The protocol can only ensure that such an attack would be very costly to pull off.
imTyrant
@imTyrant
Hi, @mrsmkl , sorry for bother you again... Recently I found that libpbc didn't meet my needs because the curves it supports are not used by ETH. Thus, I have to use another library published in https://github.com/herumi/ate-pairing. In the beginning, the emmake make command reports error: unknown FP unit 'sse', and I found a flag in the Makefile causes this. So, I delete the flag, and rebuild the code. And it reports following error. I personally think it not caused by the deleted flag. it looks like the compiler cannot find 64-bit version head file, and, instead, using 32-bit head file.
image.png
Sami Mäkelä
@mrsmkl
hmm, wasm cannot have 64-bit memory, so using -m64 flag probably won't work
Sami Mäkelä
@mrsmkl
anyway, it seems that the library generates x86_64 asm at runtime, so perhaps try libff instead
imTyrant
@imTyrant
@mrsmkl I download the libff, find that it also depends on ate-pairing. And I check the script libff.sh in https://github.com/TrueBitFoundation/wasm-ports/blob/master/libff.sh, however, the script doesn't download the dependents... like running git submodule init && git submodule update. So the script ignore this command....
And I replace the flag -m64 by -m32 in ate-pairing, the error is following.
image.png
Sami Mäkelä
@mrsmkl
libff has also another implementation for bn128, see https://github.com/scipr-lab/libff#elliptic-curve-choices
imTyrant
@imTyrant
Hi @mrsmkl , I test libff installed in docker by the code provided in https://github.com/scipr-lab/libff/blob/f2067162520f91438b44e71a2cab2362f1c3cab4/libff/algebra/curves/tests/test_bilinearity.cpp, with the command: em++ test.cpp -s WASM=1 -lgmp -lff -I $EMSCRIPTEN/sysytem/include -std=c++11 -o test.js.

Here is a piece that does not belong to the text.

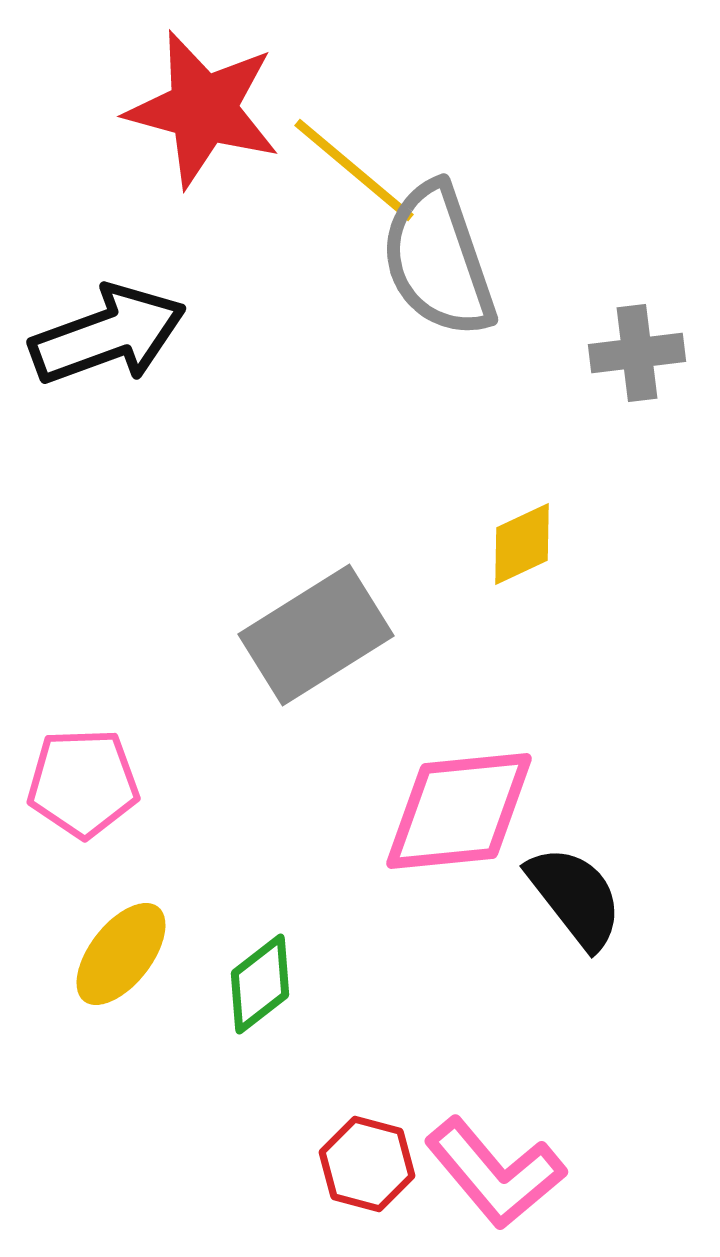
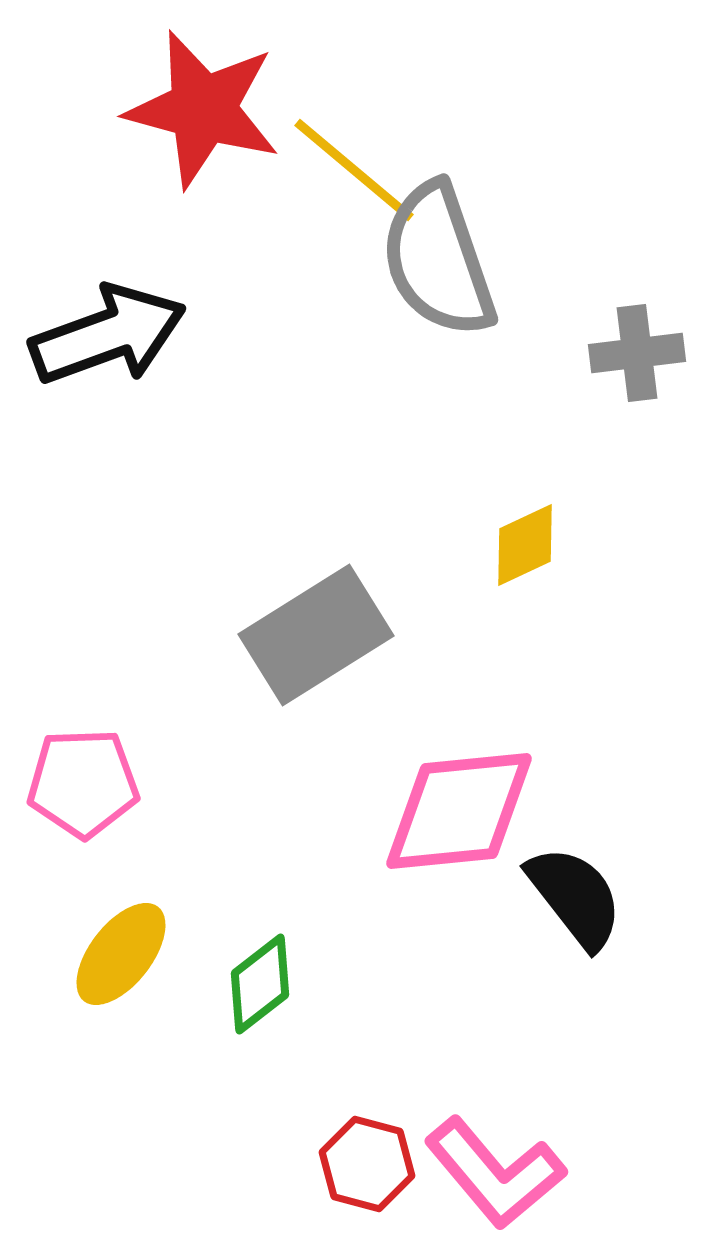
yellow diamond: moved 3 px right, 1 px down
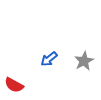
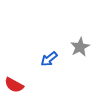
gray star: moved 4 px left, 14 px up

When I use node run the test.js, it returns following result...
image.png
What does this error mean?
Sami Mäkelä
@mrsmkl
I guess exception handling might cause problems with emscripten
but the problem is that profiling code calls some weird functions, if they are disabled, it works
Sami Mäkelä
@mrsmkl
I updated the script for libff at wasm-ports
imTyrant
@imTyrant
Oh! Thank you very much! I'll try the new script!
Bruno Barroca
@githubbrunob
cheers
imTyrant
@imTyrant
Hi, guys. How can I know how many TRUs a task needs to consume after it has been executed?